Short read mapping
ecc_finder Version: v1.0.0
To identify eccDNA loci by mapping to a reference genome.
Note that because the output from bwa index, it will create 5 files with appendix: reference.fa.bwt, reference.fa.amb, reference.fa.ann, reference.fa.pac and reference.fa.sa
So the <reference.fa> here represents the whole index output for bwa aligner, and "-r reference.fa" represents the reference fasta file
usage:
python ecc_finder.py map-sr <reference.fa> <query.fq1> <query.fq2> -r reference.fa (option)
or to speed up:
python ecc_finder.py map-sr <reference.sr.idx> <query.fq1> <query.fq2> -r reference.fa --aligner minimap2 (option)
A tool to detect eccDNA loci using Illumina read sequencing
positional arguments:
<reference.idx> index file of reference genome
<query.fq1> query fastq forward file (uncompressed or bgzipped)
<query.fq2> query fastq reverse file (uncompressed or bgzipped)
optional arguments:
-h, --help show this help message and exit
map options:
-t INT number of CPU threads for mapping mode
--aligner PATH short read aligner executable ('bwa', 'bowtie2','segemehl.x','minimap2') [bwa]
--bwa-params STR space delimted bwa parameters ['mem']

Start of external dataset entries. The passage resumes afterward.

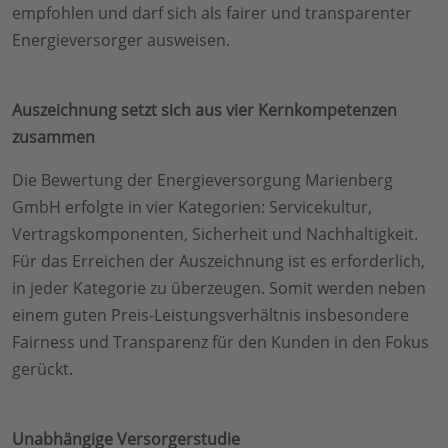
empfohlen und darf sich als fairer und transparenter
Energieversorger ausweisen.
Auszeichnung setzt sich aus vier Kernkompetenzen
zusammen
Die Bewertung der Energieversorgung Marienberg
GmbH erfolgte in vier Kategorien: Servicekultur,
Vertragskomponenten, Sicherheit und Nachhaltigkeit.
Für das Erreichen der Auszeichnung ist es erforderlich,
in jeder Kategorie zu überzeugen. Somit werden neben
einem guten Preis-Leistungsverhältnis insbesondere
Fairness und Transparenz für den Kunden in den Fokus
gerückt.
Unabhängige Versorgerstudie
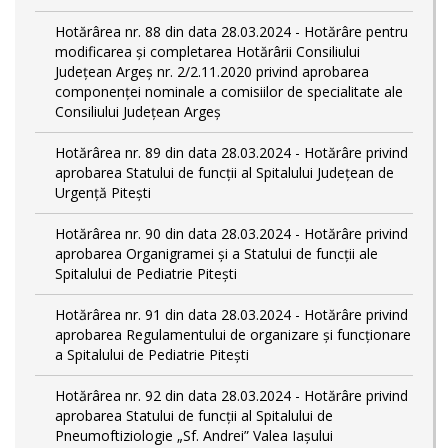
Hotărârea nr. 88 din data 28.03.2024 - Hotărâre pentru
modificarea și completarea Hotărârii Consiliului
Județean Argeș nr. 2/2.11.2020 privind aprobarea
componenței nominale a comisiilor de specialitate ale
Consiliului Județean Argeș
Hotărârea nr. 89 din data 28.03.2024 - Hotărâre privind
aprobarea Statului de funcții al Spitalului Județean de
Urgență Pitești
Hotărârea nr. 90 din data 28.03.2024 - Hotărâre privind
aprobarea Organigramei și a Statului de funcţii ale
Spitalului de Pediatrie Pitești
Hotărârea nr. 91 din data 28.03.2024 - Hotărâre privind
aprobarea Regulamentului de organizare și funcționare
a Spitalului de Pediatrie Pitești
Hotărârea nr. 92 din data 28.03.2024 - Hotărâre privind
aprobarea Statului de funcţii al Spitalului de
Pneumoftiziologie „Sf. Andrei” Valea Iașului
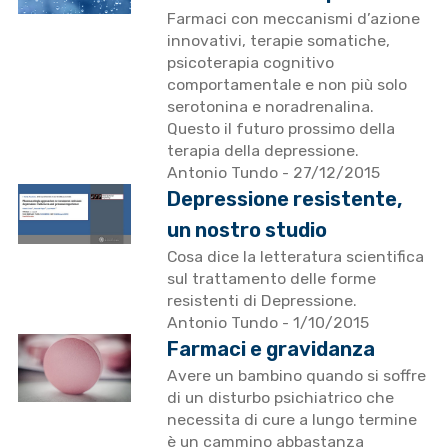
Farmaci con meccanismi d’azione
innovativi, terapie somatiche,
psicoterapia cognitivo
comportamentale e non più solo
serotonina e noradrenalina.
Questo il futuro prossimo della
terapia della depressione.
Antonio Tundo
- 27/12/2015
Depressione resistente,
un nostro studio
Cosa dice la letteratura scientifica
sul trattamento delle forme
resistenti di Depressione.
Antonio Tundo
- 1/10/2015
Farmaci e gravidanza
Avere un bambino quando si soffre
di un disturbo psichiatrico che
necessita di cure a lungo termine
è un cammino abbastanza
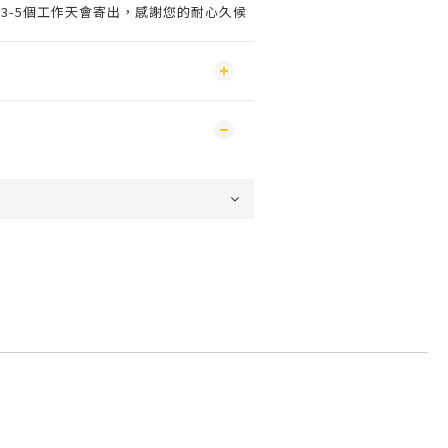
3-5個工作天會寄出，感謝您的耐心久候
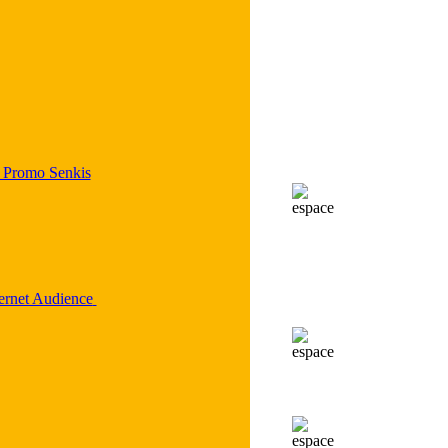
 Promo Senkis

--bowtie2-params STR space delimted bowtie2 parameters ['--end-to-end -k 1 --sensitive']
--segemehl-params STR
space delimted segemehl parameters ['-S -A 95 -W 95 -U 24 -Z 25']
--minimap2-params STR
space delimted minimap2 parameters ['-ax sr']

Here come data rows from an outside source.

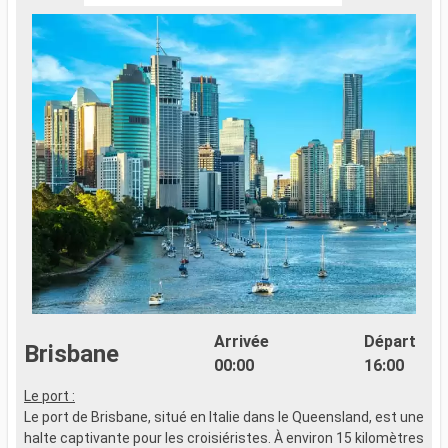
Arrivée
Départ
Brisbane
00:00
16:00
Le port :
Le port de Brisbane, situé en Italie dans le Queensland, est une
halte captivante pour les croisiéristes. À environ 15 kilomètres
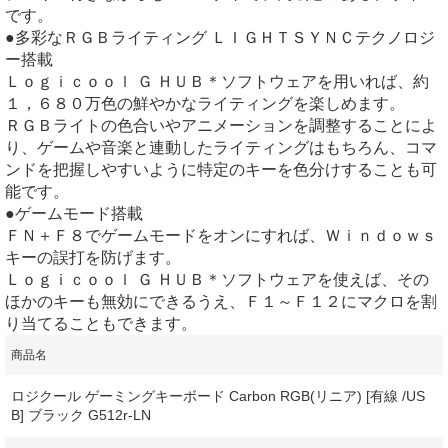
です。
●多彩なＲＧＢライティング ＬＩＧＨＴＳＹＮＣテクノロジ
ー搭載
Ｌｏｇｉｃｏｏｌ Ｇ ＨＵＢ＊ソフトウェアを用いれば、約
１，６８０万色の鮮やかなライティングを楽しめます。
ＲＧＢライトの色合いやアニメーションを調整することによ
り、ゲームや音楽と連動したライティングはもちろん、コマ
ンドを把握しやすいように特定のキーを色分けすることも可
能です。
●ゲームモード搭載
ＦＮ＋Ｆ８でゲームモードをオンにすれば、Ｗｉｎｄｏｗｓ
キーの誤打を防げます。
Ｌｏｇｉｃｏｏｌ Ｇ ＨＵＢ＊ソフトウェアを使えば、その
ほかのキーも無効にできるうえ、Ｆ１～Ｆ１２にマクロを割
り当てることもできます。
商品名
ロジクール ゲーミングキーボード Carbon RGB(リニア) [有線 /US
B] ブラック G512r-LN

-g STR reference genome size larger than 4Gb [yes]
peak-calling options:
-l INT minimum length of a peak [200]
-d INT maximum distance between signif. sites [1000]
-p FLT maximum p-value [0.05]
validation options:
-r <reference.fa> reference genome fasta (uncompressed or bgzipped)

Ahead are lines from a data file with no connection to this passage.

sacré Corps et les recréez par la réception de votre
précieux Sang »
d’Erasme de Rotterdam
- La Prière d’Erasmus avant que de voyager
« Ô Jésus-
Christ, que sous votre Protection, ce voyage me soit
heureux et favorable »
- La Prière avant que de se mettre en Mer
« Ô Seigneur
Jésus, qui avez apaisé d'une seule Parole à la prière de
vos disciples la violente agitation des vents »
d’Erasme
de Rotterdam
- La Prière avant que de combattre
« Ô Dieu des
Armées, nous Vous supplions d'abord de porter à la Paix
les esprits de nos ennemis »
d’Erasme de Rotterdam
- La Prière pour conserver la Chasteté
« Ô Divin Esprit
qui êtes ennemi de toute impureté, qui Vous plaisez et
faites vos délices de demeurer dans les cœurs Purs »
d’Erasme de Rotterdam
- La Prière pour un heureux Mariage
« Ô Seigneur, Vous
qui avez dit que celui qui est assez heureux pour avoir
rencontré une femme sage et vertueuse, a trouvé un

--min-read INT filter locus by unique mapped read number [3]
--min-cov FLT filter locus at regions by raw read coverage (# aligned bases / total bases)
output options:
-o PATH output directory [./eccFinder_output]
-w overwrite intermediate files
-x X add prefix to output [ecc.ill]
Note that, you can choose your favorite short-read aligner (bwa, bowtie2, segemehl or minimap2), and the default is bwa.
For a given family of Long Terminal Repeats (LTR) retrotransposons producing eccDNA for instance, all copies belonging to the same family and sharing the same LTR sequences will produce alignments of split and discordant reads at their boundaries. Only the copies producing bona fide eccDNA will thus display an even distribution of split and discordant reads throughout their internal region.
Examples of false positive loci from ONSEN/ATCOPIA78 members in the heat-stressed Arabidopsis (HS1, HS2). RR&LL: Illumina sequenced read pairs align in the same orientation with respect to reference. RL: Illumina sequenced read pairs align in an outward-facing order with respect to reference that indicate discordant reads.
The only one split read pair (coloured by blue) did not share the same loci with discordant reads in sample HS1, and there is no discordant reads in sample HS2, indicating false positive loci.
All output is in eccFinder_output, or whichever directory -o specifies.
ecc.sr.fasta
The eccDNA locus in FASTA format.
ecc.sr.csv
The eccDNA locus in csv format.
| Col | Type | Description |
|---|---|---|
| 1 | string | Reference sequence name |
| 2 | int | Reference start on original strand |
| 3 | int | Reference end on original strand |
| 4 | int | Split read number at the locus |
| 5 | int | Discordant read number at the locus |
| 6 | int | EccDNA sequence length |
ecc_finder.png
The Size distribution of detected eccDNA in png format.
Run Example2: watch the video Short-read-mapping_Video_example using the Arabidopsis eccDNA sequencing subsample in the folder test_samples.